Com’erano diversi gli occhi di quel robot rispetto alle mille espressioni e sfumature presenti in quelli azzurri e profondi di Icarius.
Gli occhi di Gutlax erano rossi, inanimati, inespressivi, sempre uguali, inquietanti non poco.
Icarius mi teneva sempre stretta, e io non avevo nessuna intenzione di sciogliere quell’abbraccio che mi scaldava ogni istante di più.

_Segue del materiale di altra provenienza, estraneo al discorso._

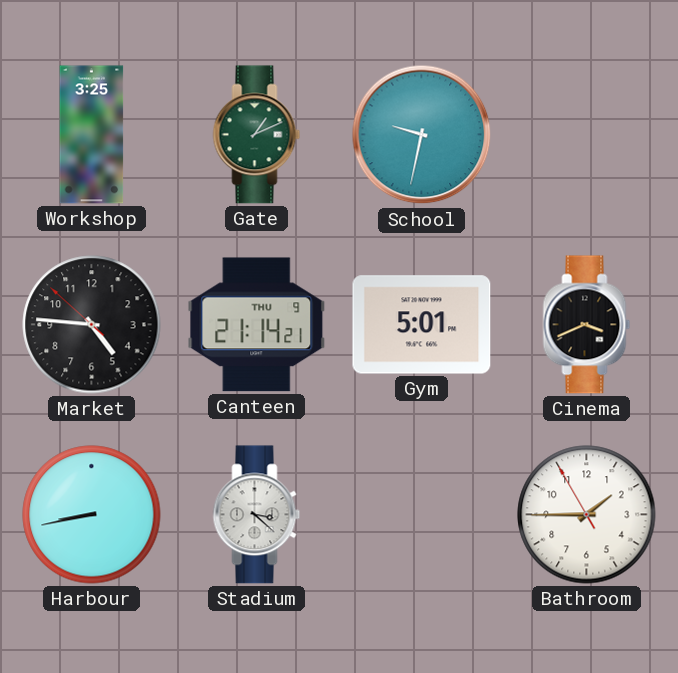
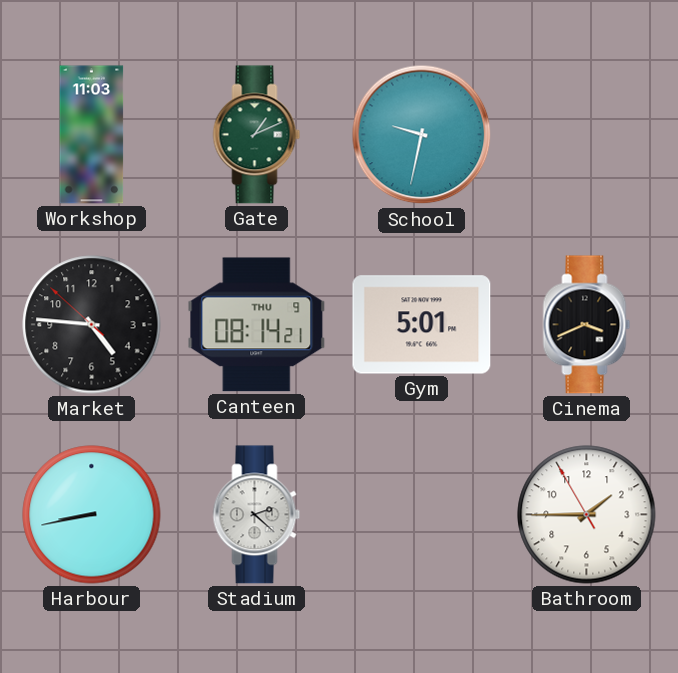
Workshop: 3:25 -> 11:03
Canteen: 21:14 -> 08:14
Stadium: 3:22 -> 2:22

Ascoltai in silenzio la conversazione tra i due, affascinata da quello scambio di opinioni così pittoresco.
La ragione e il cuore, la logica e l’irrazionalità, l’uomo e la macchina.
Ero sempre stata convinta che ciò che rende umani è proprio la religione, dunque mi sembrava più che sensato il fatto che dei robot non riuscissero a comprenderlo.
Dopotutto la ricerca del divino è qualcosa di squisitamente umano.
Ma poi sbiancai alle parole di Gutalax.
Gli alieni? Ecco adesso ci mancavano solo gli alieni a quello strano quadro da perfetto film di fantascienza apocalittico.
Eppure aveva senso una cosa del genere…
L’intervento alieno avrebbe spiegato molte cose, l’influenza su animali e piante, la volontà (perché restavo sempre convinta che di ciò si trattasse) di non aver effetto sull’uomo.
Perché infondo una civiltà aliena poteva aver sviluppato ogni genere di tecnologie o capacità incomprensibili alla mente umana.
Eppure ero sempre più curiosa di tutto quello sopratutto considerando la missione dei robot per la felicità umana.
Davvero era quello che interessava agli alieni?
A meno che con “non è di questo mondo” il robot volesse alludere a qualcosa di più metafisico, come ad esempio demoni o presenze occulte del genere.
Sì… meglio gli alieni, decisamente.
Alle ultime parole guardai incuriosita il robot.
Trovare il monolite…
Sicuramente un compito difficile, ma intanto per ora eravamo salvi.
“Ci servirà una strumentazione adeguata…” feci notare al robot “E più dettagli potete su questo posto.. al mondo ci sono moltissimi monoliti…” pensierosa “Ma vedrete che noi lo troveremo!” annuendo fiduciosa per poi guardare icarius.